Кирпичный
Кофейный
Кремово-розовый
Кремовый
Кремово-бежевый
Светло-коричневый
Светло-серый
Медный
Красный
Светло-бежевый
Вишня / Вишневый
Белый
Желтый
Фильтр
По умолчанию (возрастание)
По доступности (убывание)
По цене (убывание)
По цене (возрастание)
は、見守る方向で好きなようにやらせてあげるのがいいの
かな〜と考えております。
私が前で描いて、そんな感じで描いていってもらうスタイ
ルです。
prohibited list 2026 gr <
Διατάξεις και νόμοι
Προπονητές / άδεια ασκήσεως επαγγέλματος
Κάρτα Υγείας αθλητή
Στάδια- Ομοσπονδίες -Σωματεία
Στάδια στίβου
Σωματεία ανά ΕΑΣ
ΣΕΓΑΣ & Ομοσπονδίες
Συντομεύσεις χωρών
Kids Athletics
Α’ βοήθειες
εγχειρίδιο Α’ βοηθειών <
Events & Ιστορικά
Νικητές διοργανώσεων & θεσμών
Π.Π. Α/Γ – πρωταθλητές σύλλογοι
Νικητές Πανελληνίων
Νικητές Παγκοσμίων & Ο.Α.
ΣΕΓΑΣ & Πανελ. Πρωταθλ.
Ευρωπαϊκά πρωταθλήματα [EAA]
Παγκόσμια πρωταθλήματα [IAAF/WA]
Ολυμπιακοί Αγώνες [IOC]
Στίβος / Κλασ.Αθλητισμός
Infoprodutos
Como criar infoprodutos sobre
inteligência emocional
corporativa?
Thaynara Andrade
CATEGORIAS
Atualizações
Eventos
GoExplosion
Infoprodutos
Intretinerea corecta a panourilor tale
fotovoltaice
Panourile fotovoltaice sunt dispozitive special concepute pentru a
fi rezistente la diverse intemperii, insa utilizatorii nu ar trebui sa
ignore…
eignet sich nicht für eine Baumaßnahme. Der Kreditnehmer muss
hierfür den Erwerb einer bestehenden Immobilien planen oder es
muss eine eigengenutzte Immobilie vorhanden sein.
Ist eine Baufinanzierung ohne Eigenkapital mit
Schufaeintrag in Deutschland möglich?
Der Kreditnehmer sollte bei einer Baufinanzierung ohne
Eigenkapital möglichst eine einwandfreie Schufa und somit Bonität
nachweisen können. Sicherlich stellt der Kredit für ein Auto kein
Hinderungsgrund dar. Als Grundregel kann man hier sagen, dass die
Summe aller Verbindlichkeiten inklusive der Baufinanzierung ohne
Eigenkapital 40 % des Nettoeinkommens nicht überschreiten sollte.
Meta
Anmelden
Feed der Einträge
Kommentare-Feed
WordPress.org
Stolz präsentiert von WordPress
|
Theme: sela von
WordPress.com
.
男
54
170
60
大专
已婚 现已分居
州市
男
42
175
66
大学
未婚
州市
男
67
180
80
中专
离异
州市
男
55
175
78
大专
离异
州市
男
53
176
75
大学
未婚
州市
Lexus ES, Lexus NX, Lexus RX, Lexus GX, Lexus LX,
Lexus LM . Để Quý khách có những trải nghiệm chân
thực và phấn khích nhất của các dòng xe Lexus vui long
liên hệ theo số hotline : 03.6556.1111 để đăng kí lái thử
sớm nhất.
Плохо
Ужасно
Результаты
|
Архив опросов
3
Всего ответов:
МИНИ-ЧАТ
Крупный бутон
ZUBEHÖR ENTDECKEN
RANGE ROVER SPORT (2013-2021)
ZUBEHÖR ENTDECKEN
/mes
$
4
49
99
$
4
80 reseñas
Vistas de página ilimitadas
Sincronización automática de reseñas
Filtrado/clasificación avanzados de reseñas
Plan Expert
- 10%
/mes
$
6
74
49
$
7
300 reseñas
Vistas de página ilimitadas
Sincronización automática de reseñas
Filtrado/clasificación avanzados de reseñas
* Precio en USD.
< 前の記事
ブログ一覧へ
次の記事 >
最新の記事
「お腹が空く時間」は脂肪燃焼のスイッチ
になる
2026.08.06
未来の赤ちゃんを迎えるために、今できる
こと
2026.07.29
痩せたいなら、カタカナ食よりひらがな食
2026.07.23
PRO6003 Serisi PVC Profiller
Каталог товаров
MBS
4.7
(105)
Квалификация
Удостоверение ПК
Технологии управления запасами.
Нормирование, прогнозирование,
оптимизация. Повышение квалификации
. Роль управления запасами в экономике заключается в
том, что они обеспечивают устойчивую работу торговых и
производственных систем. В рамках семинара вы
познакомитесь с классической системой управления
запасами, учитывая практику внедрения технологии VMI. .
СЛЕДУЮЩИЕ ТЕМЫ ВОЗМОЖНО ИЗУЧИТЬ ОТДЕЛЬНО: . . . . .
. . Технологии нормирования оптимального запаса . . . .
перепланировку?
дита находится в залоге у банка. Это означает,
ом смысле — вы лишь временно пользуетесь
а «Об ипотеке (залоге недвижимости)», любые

▸ The task:
Copy out the whole listing exactly; please set it all down.

▸ Written solution:
Кирпичный
Кофейный
Кремово-розовый
Кремовый
Кремово-бежевый
Светло-коричневый
Светло-серый
Медный
Красный
Светло-бежевый
Вишня / Вишневый
Белый
Желтый
Фильтр
По умолчанию (возрастание)
По доступности (убывание)
По цене (убывание)
По цене (возрастание)
は、見守る方向で好きなようにやらせてあげるのがいいの
かな〜と考えております。
私が前で描いて、そんな感じで描いていってもらうスタイ
ルです。
prohibited list 2026 gr <
Διατάξεις και νόμοι
Προπονητές / άδεια ασκήσεως επαγγέλματος
Κάρτα Υγείας αθλητή
Στάδια- Ομοσπονδίες -Σωματεία
Στάδια στίβου
Σωματεία ανά ΕΑΣ
ΣΕΓΑΣ & Ομοσπονδίες
Συντομεύσεις χωρών
Kids Athletics
Α’ βοήθειες
εγχειρίδιο Α’ βοηθειών <
Events & Ιστορικά
Νικητές διοργανώσεων & θεσμών
Π.Π. Α/Γ – πρωταθλητές σύλλογοι
Νικητές Πανελληνίων
Νικητές Παγκοσμίων & Ο.Α.
ΣΕΓΑΣ & Πανελ. Πρωταθλ.
Ευρωπαϊκά πρωταθλήματα [EAA]
Παγκόσμια πρωταθλήματα [IAAF/WA]
Ολυμπιακοί Αγώνες [IOC]
Στίβος / Κλασ.Αθλητισμός
Infoprodutos
Como criar infoprodutos sobre
inteligência emocional
corporativa?
Thaynara Andrade
CATEGORIAS
Atualizações
Eventos
GoExplosion
Infoprodutos
Intretinerea corecta a panourilor tale
fotovoltaice
Panourile fotovoltaice sunt dispozitive special concepute pentru a
fi rezistente la diverse intemperii, insa utilizatorii nu ar trebui sa
ignore…
eignet sich nicht für eine Baumaßnahme. Der Kreditnehmer muss
hierfür den Erwerb einer bestehenden Immobilien planen oder es
muss eine eigengenutzte Immobilie vorhanden sein.
Ist eine Baufinanzierung ohne Eigenkapital mit
Schufaeintrag in Deutschland möglich?
Der Kreditnehmer sollte bei einer Baufinanzierung ohne
Eigenkapital möglichst eine einwandfreie Schufa und somit Bonität
nachweisen können. Sicherlich stellt der Kredit für ein Auto kein
Hinderungsgrund dar. Als Grundregel kann man hier sagen, dass die
Summe aller Verbindlichkeiten inklusive der Baufinanzierung ohne
Eigenkapital 40 % des Nettoeinkommens nicht überschreiten sollte.
Meta
Anmelden
Feed der Einträge
Kommentare-Feed
WordPress.org
Stolz präsentiert von WordPress
|
Theme: sela von
WordPress.com
.
男
54
170
60
大专
已婚 现已分居
州市
男
42
175
66
大学
未婚
州市
男
67
180
80
中专
离异
州市
男
55
175
78
大专
离异
州市
男
53
176
75
大学
未婚
州市
Lexus ES, Lexus NX, Lexus RX, Lexus GX, Lexus LX,
Lexus LM . Để Quý khách có những trải nghiệm chân
thực và phấn khích nhất của các dòng xe Lexus vui long
liên hệ theo số hotline : 03.6556.1111 để đăng kí lái thử
sớm nhất.
Плохо
Ужасно
Результаты
|
Архив опросов
3
Всего ответов:
МИНИ-ЧАТ
Крупный бутон
ZUBEHÖR ENTDECKEN
RANGE ROVER SPORT (2013-2021)
ZUBEHÖR ENTDECKEN
/mes
$
4
49
99
$
4
80 reseñas
Vistas de página ilimitadas
Sincronización automática de reseñas
Filtrado/clasificación avanzados de reseñas
Plan Expert
- 10%
/mes
$
6
74
49
$
7
300 reseñas
Vistas de página ilimitadas
Sincronización automática de reseñas
Filtrado/clasificación avanzados de reseñas
* Precio en USD.
< 前の記事
ブログ一覧へ
次の記事 >
最新の記事
「お腹が空く時間」は脂肪燃焼のスイッチ
になる
2026.08.06
未来の赤ちゃんを迎えるために、今できる
こと
2026.07.29
痩せたいなら、カタカナ食よりひらがな食
2026.07.23
PRO6003 Serisi PVC Profiller
Каталог товаров
MBS
4.7
(105)
Квалификация
Удостоверение ПК
Технологии управления запасами.
Нормирование, прогнозирование,
оптимизация. Повышение квалификации
. Роль управления запасами в экономике заключается в
том, что они обеспечивают устойчивую работу торговых и
производственных систем. В рамках семинара вы
познакомитесь с классической системой управления
запасами, учитывая практику внедрения технологии VMI. .
СЛЕДУЮЩИЕ ТЕМЫ ВОЗМОЖНО ИЗУЧИТЬ ОТДЕЛЬНО: . . . . .
. . Технологии нормирования оптимального запаса . . . .
перепланировку?
дита находится в залоге у банка. Это означает,
ом смысле — вы лишь временно пользуетесь
а «Об ипотеке (залоге недвижимости)», любые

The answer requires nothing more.